PSA: public torrents possibly being used for DDoS attacks

[anon]

Hello everyone,

I did a packet capture recently, and noticed some evidence of public torrents used to DDoS servers and perhaps individual users through fake peers. Those connections have destination ports 1, 80 and 443 and occur several times a second. The affected servers mostly discard the traffic, but sometimes respond with a HTTP 400 error.

Therefore, I recommend adding those to your client's port blacklist (bt.no_connect_to_services_list in uTorrent, "ignore peers with these data ports" in BiglyBT); even better, add all ports between 1 and 1024 if possible, since few if any legitimate peers use them. This setting does not affect tracker communication, so there should be no drawbacks. Furthermore, if you don't require Local Peer Discovery or UPnP, adding all private and reserved ranges to your IP filter is also a good idea.

If you notice any strange tracker URLs, look them up at the following lists and decide for yourself whether they're trustworthy or not.

https://github.com/ngosang/trackersl.../blacklist.txt
https://newtrackon.com/

[whyme]

Thanks for the great post, can you please tell me that how to add blacklist in BiglyBT or where is ignore peers with these data ports in BiglyBtT?

[anon]

where is ignore peers with these data ports in BiglyBtT?

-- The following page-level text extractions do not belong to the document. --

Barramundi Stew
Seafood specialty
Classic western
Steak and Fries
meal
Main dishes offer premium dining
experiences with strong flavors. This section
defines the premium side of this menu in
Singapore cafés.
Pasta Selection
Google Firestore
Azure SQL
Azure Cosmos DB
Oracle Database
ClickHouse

Tools -> Options -> Transfer -> look at the bottom. The default value is 0. Unlike uTorrent, BiglyBT accepts port ranges, so you can set it to 0;1;80;443 to block only the ports I've seen, or 0-1024 for extra caution.

[Renk]

Hello everyone,

I did a packet capture recently, and noticed some evidence of public torrents used to DDoS servers and perhaps individual users through fake peers. Those connections have destination ports 1, 80 and 443 and occur several times a second. The affected servers mostly discard the traffic, but sometimes respond with a HTTP 400 error.

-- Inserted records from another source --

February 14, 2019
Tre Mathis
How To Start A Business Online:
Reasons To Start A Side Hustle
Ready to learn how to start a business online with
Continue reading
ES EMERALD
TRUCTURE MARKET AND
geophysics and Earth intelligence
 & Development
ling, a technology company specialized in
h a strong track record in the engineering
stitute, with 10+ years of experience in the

Therefore, I recommend adding those to your client's port blacklist (bt.no_connect_to_services_list in uTorrent, "ignore peers with these data ports" in BiglyBT); even better, add all ports between 1 and 1024 if possible, since few if any legitimate peers use them.

And on qBittorrent, I presume "disallow connection to peer on privileged ports" has to be ticked?

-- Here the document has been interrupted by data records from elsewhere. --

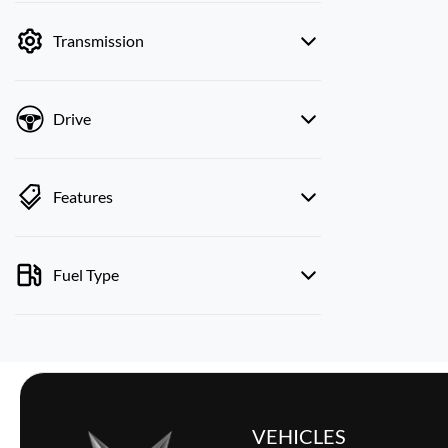
by price.
Transmission
Drive
Features
Fuel Type
VEHICLES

If you notice any strange tracker URLs, look them up at the following lists and decide for yourself whether they're trustworthy or not.

https://github.com/ngosang/trackersl.../blacklist.txt

But how do you blacklist trackers URLs ?

[anon]

And on qBittorrent, I presume "disallow connection to peer on privileged ports" has to be ticked?

Yes, that blocks all ports below 1024.

But how do you blacklist trackers URLs ?

I just add torrents as stopped and remove the "bad" ones (if any) manually before starting. Hosts file blocking is also always an option.

[anon]

A few updates.

• I removed my recommended public trackers, since turnover on those seems relatively quick. See the first post for a hint on how to avoid bad ones.
• uTorrent's IP filter does not affect UPnP functionality, so you can block LAN IPs without worrying about this (although manual port forwarding is recommended).
• Unfortunately, it doesn't affect tracker communication either, so you can't rely on it to block bad trackers.

[anon]

Other worthy entries for your port blacklist include: 3128, 6666, 6667, 8080.

[anon]

Doesn't really fit anywhere else, so let's throw it in here. I recently noticed the following IPs, all belonging to Ziggo in the Netherlands, will mirror any packets you send to them.

195.35.245.30
212.178.135.62
212.178.154.174
213.34.163.254
213.34.171.254

There are a few exceptions. ICMP appears to be always discarded, as are TCP packets with nonsensical flags (e.g. SYN,FIN,PSH). Other than that, attempt a TCP connection on any port and you'll get a split handshake, send any UDP data and it'll be echoed back at you, send a packet of any IP protocol type with any payload and you'll receive it too. The most likely explanation I see is that they're honeypots to attract anyone looking for "interesting" behavior. In theory this could be abused to perform DDoS attacks with spoofed source addresses, but since the reflection exchange rate is exactly 1:1 and these are few hosts with finite bandwidth, they aren't very attractive for the task.

In any case, worth adding to your IP filter due to the fact no legitimate BitTorrent activity will come from this; nonetheless iknowwhatyoudownload.com assigns laundry lists of downloaded torrents to all five addresses, presumably on the basis of mirroring the DHT packets they receive.